== Segment start ==

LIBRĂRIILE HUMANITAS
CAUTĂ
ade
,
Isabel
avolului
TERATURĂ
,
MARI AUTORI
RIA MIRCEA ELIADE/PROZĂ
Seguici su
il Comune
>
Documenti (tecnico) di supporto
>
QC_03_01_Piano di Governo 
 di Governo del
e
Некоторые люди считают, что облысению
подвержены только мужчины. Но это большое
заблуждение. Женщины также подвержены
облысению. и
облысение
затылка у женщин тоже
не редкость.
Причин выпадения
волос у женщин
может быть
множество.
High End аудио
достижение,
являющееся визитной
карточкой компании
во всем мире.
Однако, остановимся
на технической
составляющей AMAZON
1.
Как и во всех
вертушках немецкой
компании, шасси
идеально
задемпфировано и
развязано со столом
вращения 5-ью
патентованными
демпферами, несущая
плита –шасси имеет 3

== Segment end ==
== Segment start ==

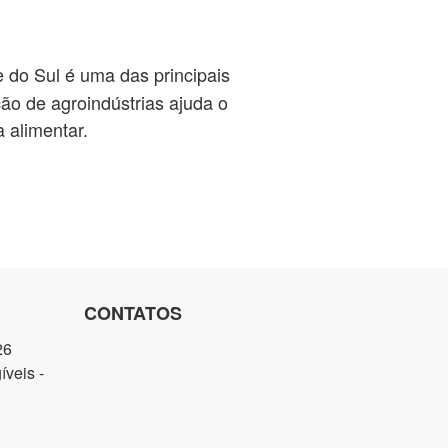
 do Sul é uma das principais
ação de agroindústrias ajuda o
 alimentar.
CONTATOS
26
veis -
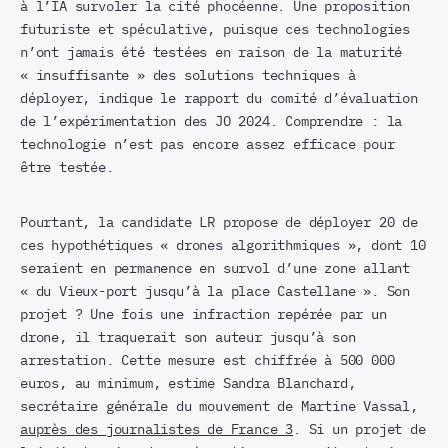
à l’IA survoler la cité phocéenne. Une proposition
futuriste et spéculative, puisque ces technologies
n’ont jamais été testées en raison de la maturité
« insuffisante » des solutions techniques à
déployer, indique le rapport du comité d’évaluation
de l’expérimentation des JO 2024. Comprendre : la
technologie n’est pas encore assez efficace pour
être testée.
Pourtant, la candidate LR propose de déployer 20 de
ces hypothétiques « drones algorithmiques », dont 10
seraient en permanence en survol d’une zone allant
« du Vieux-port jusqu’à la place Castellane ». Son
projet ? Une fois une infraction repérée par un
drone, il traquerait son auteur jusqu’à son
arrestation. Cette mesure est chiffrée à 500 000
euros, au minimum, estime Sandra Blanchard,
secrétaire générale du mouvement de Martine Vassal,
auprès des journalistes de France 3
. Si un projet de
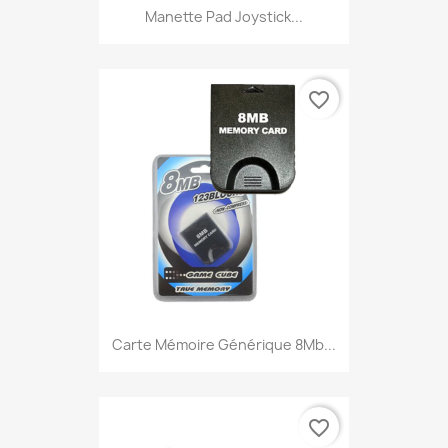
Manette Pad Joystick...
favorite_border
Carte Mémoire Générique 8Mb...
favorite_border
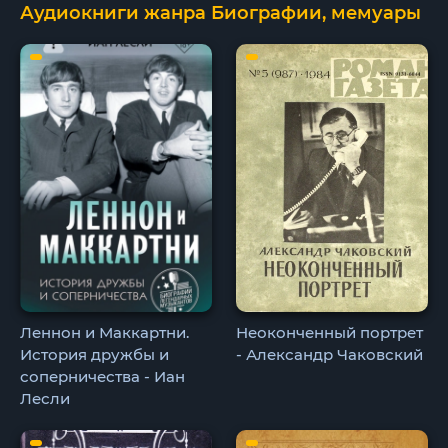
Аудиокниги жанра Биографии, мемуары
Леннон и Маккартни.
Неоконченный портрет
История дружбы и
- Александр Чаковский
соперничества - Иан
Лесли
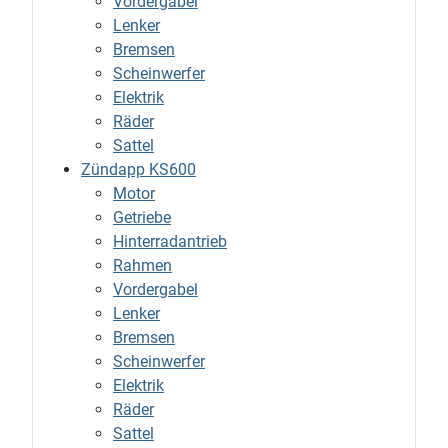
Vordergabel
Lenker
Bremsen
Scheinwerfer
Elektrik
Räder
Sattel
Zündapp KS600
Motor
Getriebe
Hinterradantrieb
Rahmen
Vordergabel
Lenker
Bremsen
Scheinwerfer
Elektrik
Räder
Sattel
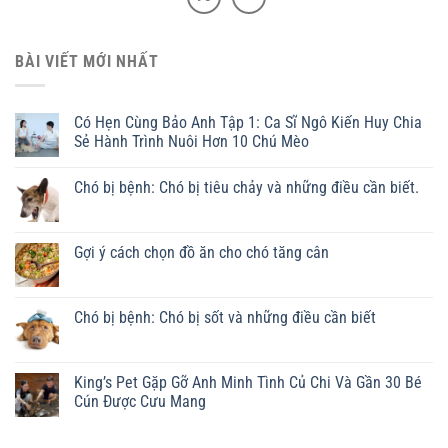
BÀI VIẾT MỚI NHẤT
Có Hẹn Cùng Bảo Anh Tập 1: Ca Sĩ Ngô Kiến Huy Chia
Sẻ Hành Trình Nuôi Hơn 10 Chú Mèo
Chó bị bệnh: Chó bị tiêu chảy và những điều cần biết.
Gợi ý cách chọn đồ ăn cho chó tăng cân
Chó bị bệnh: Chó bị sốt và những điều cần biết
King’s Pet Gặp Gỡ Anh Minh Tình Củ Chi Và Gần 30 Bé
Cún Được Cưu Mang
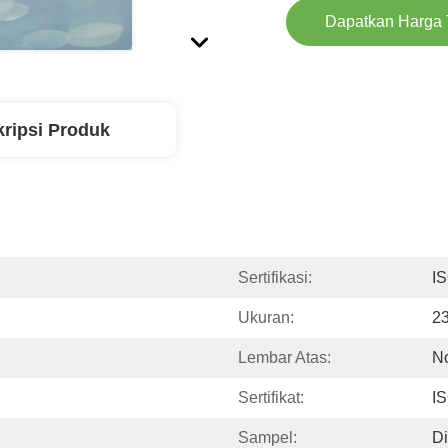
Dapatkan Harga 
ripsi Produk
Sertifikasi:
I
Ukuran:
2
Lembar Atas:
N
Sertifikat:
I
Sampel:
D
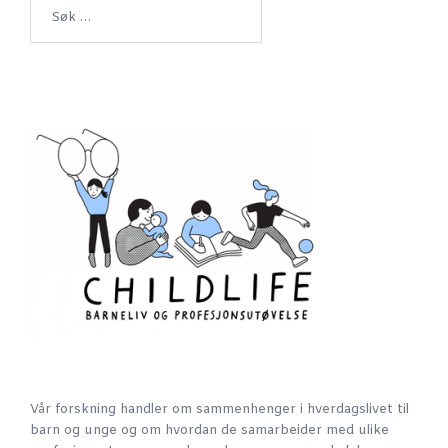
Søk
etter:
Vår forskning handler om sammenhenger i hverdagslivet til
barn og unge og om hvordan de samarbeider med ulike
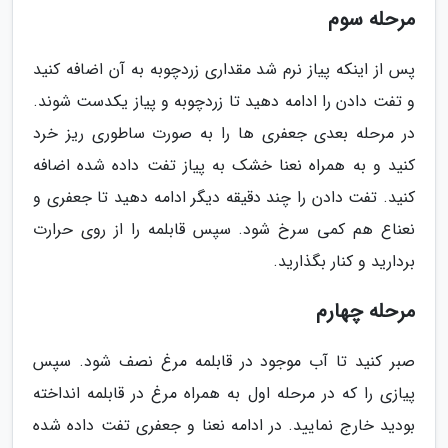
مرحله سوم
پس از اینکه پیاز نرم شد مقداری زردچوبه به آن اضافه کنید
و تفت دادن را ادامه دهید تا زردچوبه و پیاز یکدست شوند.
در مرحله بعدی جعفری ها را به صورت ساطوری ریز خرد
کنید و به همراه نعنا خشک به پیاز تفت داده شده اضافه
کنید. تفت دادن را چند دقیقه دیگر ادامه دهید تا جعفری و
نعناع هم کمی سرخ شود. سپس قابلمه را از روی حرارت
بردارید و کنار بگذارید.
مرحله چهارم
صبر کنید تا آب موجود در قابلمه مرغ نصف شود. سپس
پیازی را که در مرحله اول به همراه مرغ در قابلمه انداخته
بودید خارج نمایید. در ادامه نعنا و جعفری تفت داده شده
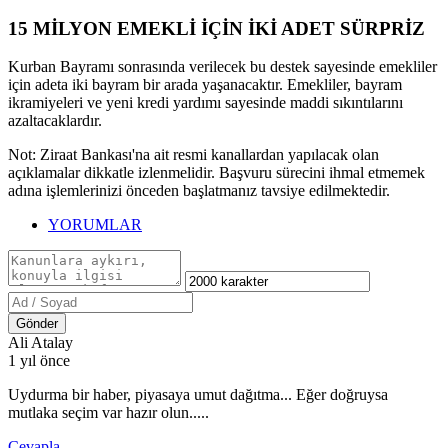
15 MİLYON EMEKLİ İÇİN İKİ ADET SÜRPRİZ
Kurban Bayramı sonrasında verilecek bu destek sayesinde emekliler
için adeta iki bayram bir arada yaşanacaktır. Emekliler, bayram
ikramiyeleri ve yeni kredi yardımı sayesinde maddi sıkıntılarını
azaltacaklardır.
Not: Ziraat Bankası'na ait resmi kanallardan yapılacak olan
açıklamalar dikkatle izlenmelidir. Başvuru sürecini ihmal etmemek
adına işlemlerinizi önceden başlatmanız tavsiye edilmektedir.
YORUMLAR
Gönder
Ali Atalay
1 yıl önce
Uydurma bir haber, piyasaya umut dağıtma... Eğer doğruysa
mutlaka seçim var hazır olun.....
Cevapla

== Segment end ==

Problem description: All that should appear in the answer is the lines above from the line with "Леннон и Маккартни." through the line with "BÀI VIẾT MỚI NHẤT", retyped exactly, pictures left out.

Exercise output:
Леннон и Маккартни.
Неоконченный портрет
История дружбы и
- Александр Чаковский
соперничества - Иан
Лесли
Vordergabel
Lenker
Bremsen
Scheinwerfer
Elektrik
Räder
Sattel
Zündapp KS600
Motor
Getriebe
Hinterradantrieb
Rahmen
Vordergabel
Lenker
Bremsen
Scheinwerfer
Elektrik
Räder
Sattel
BÀI VIẾT MỚI NHẤT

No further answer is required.